The commission reviewed a draft mural policy tied to the existing mural ordinance, debated constraints on primary facades and dimensional relief, considered an exception to allow alleyway murals via an ordinance amendment, and discussed maintenance, anti-graffiti requirements and sponsor logo sizing.

Sheila, presenting the draft mural policy for Petoskey City, walked the commission through a version that incorporates prior comments and elements of the existing mural ordinance. The draft defines murals as noncommercial public artwork, explains where the public arts commission has purview, and outlines submission, review and maintenance requirements.

Commissioners raised several substantive issues: whether murals may be sited on primary street‑facing facades (the ordinance language currently prohibits that), whether alley walls should be exempted from the prohibition, limits on dimensional relief from wall surfaces (a 4‑inch maximum was discussed), maintenance obligations (a five‑year maintenance plan and owner agreement), and how much sponsor identification is appropriate on a mural (members debated fixed inch dimensions versus percentage-based limits and a proposal around 96 square inches of sponsor space).

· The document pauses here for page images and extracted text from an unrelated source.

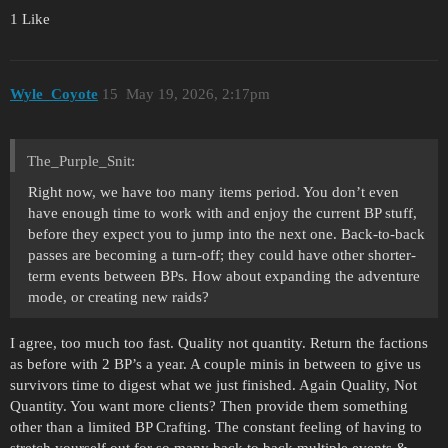
1 Like
Wyle_Coyote
15
May 19, 2026, 2:17pm
The_Purple_Snit:
Right now, we have too many items period. You don’t even
have enough time to work with and enjoy the current BP stuff,
before they expect you to jump into the next one. Back-to-back
passes are becoming a turn-off; they could have other shorter-
term events between BPs. How about expanding the adventure
mode, or creating new raids?
I agree, too much too fast. Quality not quantity. Return the factions
as before with 2 BP’s a year. A couple minis in between to give us
survivors time to digest what we just finished. Again Quality, Not
Quantity. You want more clients? Then provide them something
other than a limited BP Crafting. The constant feeling of having to
stretch yourself out for so many back to back multiple events &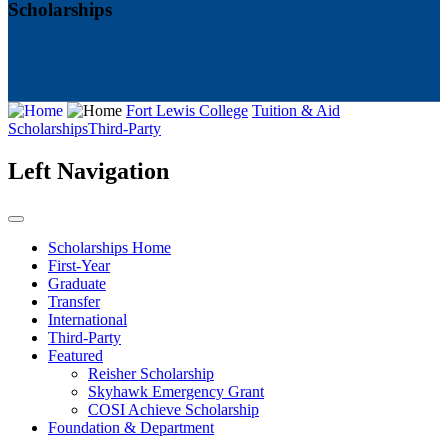
Scholarships
Fort Lewis College
Tuition & Aid
Scholarships
Third-Party
Left Navigation
Scholarships Home
First-Year
Graduate
Transfer
International
Third-Party
Featured
Reisher Scholarship
Skyhawk Emergency Grant
COSI Achieve Scholarship
Foundation & Department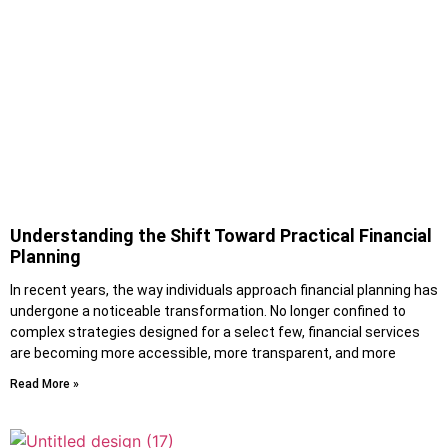
Understanding the Shift Toward Practical Financial
Planning
In recent years, the way individuals approach financial planning has
undergone a noticeable transformation. No longer confined to
complex strategies designed for a select few, financial services
are becoming more accessible, more transparent, and more
Read More »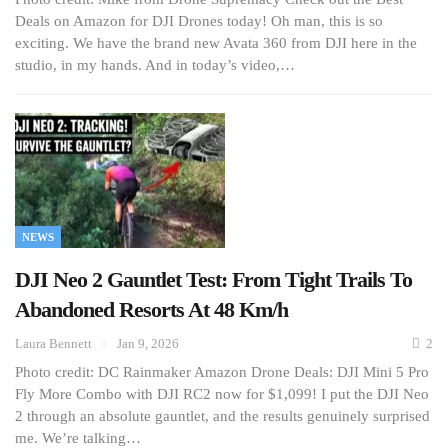
Deals on Amazon for DJI Drones today! Oh man, this is so
exciting. We have the brand new Avata 360 from DJI here in the
studio, in my hands. And in today’s video,…
NEWS
DJI Neo 2 Gauntlet Test: From Tight Trails To
Abandoned Resorts At 48 Km/h
Laura Bennett
Jan 9, 2026
2
Photo credit: DC Rainmaker Amazon Drone Deals: DJI Mini 5 Pro
Fly More Combo with DJI RC2 now for $1,099! I put the DJI Neo
2 through an absolute gauntlet, and the results genuinely surprised
me. We’re talking…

On the issue of alley murals the commission reached a direction to draft a narrow ordinance amendment. Commissioners and staff agreed it would be practical to propose a redline amendment to allow an exception for alleyways (or similar language), circulate that to council for a first reading and then return the revised policy for final approval. As Sheila summarized, the draft includes language lifted from the ordinance and the commission agreed staff should prepare specific redline changes so the council can consider them as needed.

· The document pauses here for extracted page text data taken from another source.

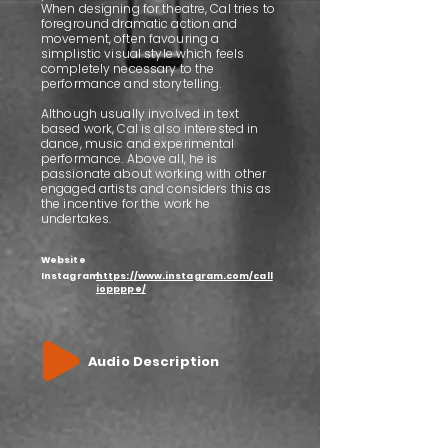
When designing for theatre, Cal tries to
foreground dramatic action and
movement, often favouring a
simplistic visual style which feels
completely necessary to the
performance and storytelling.
Although usually involved in text
based work, Cal is also interested in
dance, music and experimental
performance. Above all, he is
passionate about working with other
engaged artists and considers this as
the incentive for the work he
undertakes.
Website
Instagram
https://www.instagram.com/call
ioppppe/
Audio Description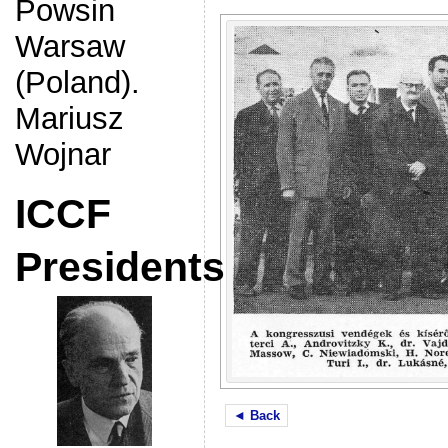
Powsin
Warsaw
(Poland).
Mariusz
Wojnar
ICCF
Presidents
◄ Back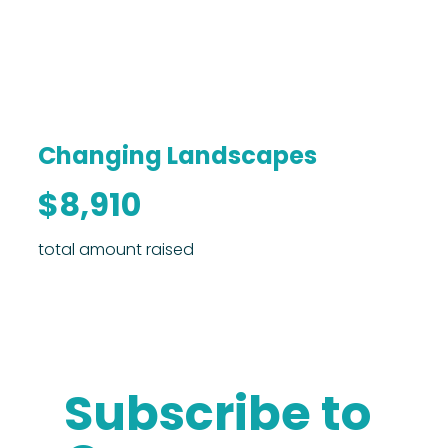
Changing Landscapes
$8,910
total amount raised
Subscribe to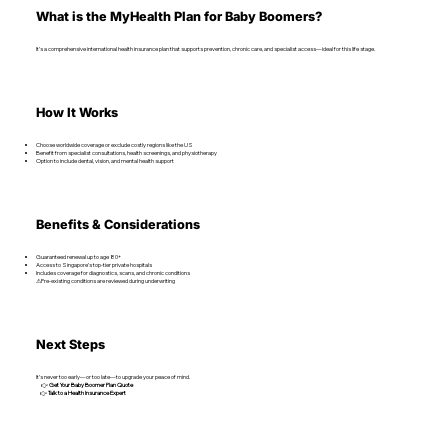
What is the MyHealth Plan for Baby Boomers?
It’s a comprehensive international health insurance plan that supports prevention, chronic care, and specialist access—ideal for this life stage.
How It Works
Choose worldwide coverage or exclude costly regions like the US
Benefit from specialist consultations, health screenings, and physiotherapy
Option to include dental, vision, and mental health support
Benefits & Considerations
Guaranteed renewal up to age 80+
Access to Singapore’s top-tier private hospitals
Includes coverage for diagnostics, scans, and chronic conditions
⚠Pre-existing conditions are reviewed during underwriting
Next Steps
It’s never too early—or too late—to upgrade your peace of mind.
👉
Get Your Baby Boomer Plan Quote
👉
Talk to a Health Insurance Expert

Commissioners debated subjective review criteria — "visual enhancement" and "promote or enhance the character of the city" — and discussed building‑condition requirements, safety (protruding elements, glass, snowplow damage) and permitting steps for scaffolding and other installation methods. The commission favored a two‑stage application: initial conceptual review followed by a second, fuller submission if the commission advances the project. Staff indicated that the ordinance already requires a property owner agreement that outlines maintenance responsibilities and enforcement steps if a mural falls into disrepair.

The commission did not adopt final policy language at this meeting; it asked staff to prepare specific ordinance redlines (to enable alleyway exceptions) and to refine the policy language on protruding elements, sponsor sizing and review rubrics before the commission considers issuing a recommendation to city council.